What you have to do >> For this exercise, reproduce the records exactly as they stand and do not carry any images over.

Material for the task >>
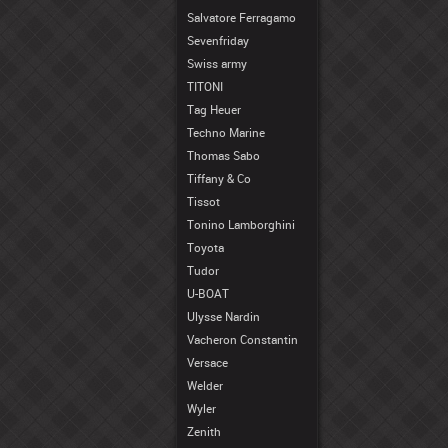
Salvatore Ferragamo
Sevenfriday
Swiss army
TITONI
Tag Heuer
Techno Marine
Thomas Sabo
Tiffany & Co
Tissot
Tonino Lamborghini
Toyota
Tudor
U-BOAT
Ulysse Nardin
Vacheron Constantin
Versace
Welder
Wyler
Zenith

Reply >>
Salvatore Ferragamo
Sevenfriday
Swiss army
TITONI
Tag Heuer
Techno Marine
Thomas Sabo
Tiffany & Co
Tissot
Tonino Lamborghini
Toyota
Tudor
U-BOAT
Ulysse Nardin
Vacheron Constantin
Versace
Welder
Wyler
Zenith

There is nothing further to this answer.